* _Directions for this task_
Would you repeat each line below precisely as it stands?

* _Supplied records_
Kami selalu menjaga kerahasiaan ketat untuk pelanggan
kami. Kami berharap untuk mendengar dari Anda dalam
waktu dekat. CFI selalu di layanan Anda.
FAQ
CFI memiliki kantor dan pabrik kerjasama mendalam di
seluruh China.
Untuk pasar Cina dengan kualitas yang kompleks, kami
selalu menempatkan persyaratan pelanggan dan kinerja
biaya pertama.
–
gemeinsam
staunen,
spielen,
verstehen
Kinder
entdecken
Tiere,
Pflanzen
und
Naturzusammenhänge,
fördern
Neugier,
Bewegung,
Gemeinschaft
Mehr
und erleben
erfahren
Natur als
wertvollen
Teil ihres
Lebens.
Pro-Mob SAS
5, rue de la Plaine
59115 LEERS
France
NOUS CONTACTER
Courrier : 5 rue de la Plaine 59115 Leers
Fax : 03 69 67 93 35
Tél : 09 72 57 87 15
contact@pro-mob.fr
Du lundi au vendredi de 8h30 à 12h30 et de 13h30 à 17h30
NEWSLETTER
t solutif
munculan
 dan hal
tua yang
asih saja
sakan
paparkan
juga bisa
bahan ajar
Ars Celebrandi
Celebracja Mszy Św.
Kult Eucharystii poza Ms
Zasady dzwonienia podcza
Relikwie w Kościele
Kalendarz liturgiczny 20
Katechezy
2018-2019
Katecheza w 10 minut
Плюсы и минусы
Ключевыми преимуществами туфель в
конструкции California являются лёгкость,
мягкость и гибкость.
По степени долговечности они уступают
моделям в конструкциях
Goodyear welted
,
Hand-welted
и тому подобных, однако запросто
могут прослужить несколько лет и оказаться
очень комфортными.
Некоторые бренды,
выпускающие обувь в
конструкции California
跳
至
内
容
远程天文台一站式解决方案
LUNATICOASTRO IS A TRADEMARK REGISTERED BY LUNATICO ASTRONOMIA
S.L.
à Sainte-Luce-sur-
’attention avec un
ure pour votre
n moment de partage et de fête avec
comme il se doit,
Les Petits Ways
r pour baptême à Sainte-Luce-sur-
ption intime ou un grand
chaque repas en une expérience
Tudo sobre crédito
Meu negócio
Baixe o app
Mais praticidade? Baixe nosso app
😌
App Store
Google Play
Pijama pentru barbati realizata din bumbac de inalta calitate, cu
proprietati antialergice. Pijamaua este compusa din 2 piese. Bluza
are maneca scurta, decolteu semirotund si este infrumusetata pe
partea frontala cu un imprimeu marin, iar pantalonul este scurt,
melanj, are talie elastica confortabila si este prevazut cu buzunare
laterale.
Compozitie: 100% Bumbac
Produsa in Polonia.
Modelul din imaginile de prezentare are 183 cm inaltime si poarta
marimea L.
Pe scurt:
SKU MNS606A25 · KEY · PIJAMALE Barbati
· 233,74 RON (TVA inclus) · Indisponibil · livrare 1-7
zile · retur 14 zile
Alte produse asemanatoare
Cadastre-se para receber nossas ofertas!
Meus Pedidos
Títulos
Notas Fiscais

* _Task solution_
Kami selalu menjaga kerahasiaan ketat untuk pelanggan
kami. Kami berharap untuk mendengar dari Anda dalam
waktu dekat. CFI selalu di layanan Anda.
FAQ
CFI memiliki kantor dan pabrik kerjasama mendalam di
seluruh China.
Untuk pasar Cina dengan kualitas yang kompleks, kami
selalu menempatkan persyaratan pelanggan dan kinerja
biaya pertama.
–
gemeinsam
staunen,
spielen,
verstehen
Kinder
entdecken
Tiere,
Pflanzen
und
Naturzusammenhänge,
fördern
Neugier,
Bewegung,
Gemeinschaft
Mehr
und erleben
erfahren
Natur als
wertvollen
Teil ihres
Lebens.
Pro-Mob SAS
5, rue de la Plaine
59115 LEERS
France
NOUS CONTACTER
Courrier : 5 rue de la Plaine 59115 Leers
Fax : 03 69 67 93 35
Tél : 09 72 57 87 15
contact@pro-mob.fr
Du lundi au vendredi de 8h30 à 12h30 et de 13h30 à 17h30
NEWSLETTER
t solutif
munculan
 dan hal
tua yang
asih saja
sakan
paparkan
juga bisa
bahan ajar
Ars Celebrandi
Celebracja Mszy Św.
Kult Eucharystii poza Ms
Zasady dzwonienia podcza
Relikwie w Kościele
Kalendarz liturgiczny 20
Katechezy
2018-2019
Katecheza w 10 minut
Плюсы и минусы
Ключевыми преимуществами туфель в
конструкции California являются лёгкость,
мягкость и гибкость.
По степени долговечности они уступают
моделям в конструкциях
Goodyear welted
,
Hand-welted
и тому подобных, однако запросто
могут прослужить несколько лет и оказаться
очень комфортными.
Некоторые бренды,
выпускающие обувь в
конструкции California
跳
至
内
容
远程天文台一站式解决方案
LUNATICOASTRO IS A TRADEMARK REGISTERED BY LUNATICO ASTRONOMIA
S.L.
à Sainte-Luce-sur-
’attention avec un
ure pour votre
n moment de partage et de fête avec
comme il se doit,
Les Petits Ways
r pour baptême à Sainte-Luce-sur-
ption intime ou un grand
chaque repas en une expérience
Tudo sobre crédito
Meu negócio
Baixe o app
Mais praticidade? Baixe nosso app
😌
App Store
Google Play
Pijama pentru barbati realizata din bumbac de inalta calitate, cu
proprietati antialergice. Pijamaua este compusa din 2 piese. Bluza
are maneca scurta, decolteu semirotund si este infrumusetata pe
partea frontala cu un imprimeu marin, iar pantalonul este scurt,
melanj, are talie elastica confortabila si este prevazut cu buzunare
laterale.
Compozitie: 100% Bumbac
Produsa in Polonia.
Modelul din imaginile de prezentare are 183 cm inaltime si poarta
marimea L.
Pe scurt:
SKU MNS606A25 · KEY · PIJAMALE Barbati
· 233,74 RON (TVA inclus) · Indisponibil · livrare 1-7
zile · retur 14 zile
Alte produse asemanatoare
Cadastre-se para receber nossas ofertas!
Meus Pedidos
Títulos
Notas Fiscais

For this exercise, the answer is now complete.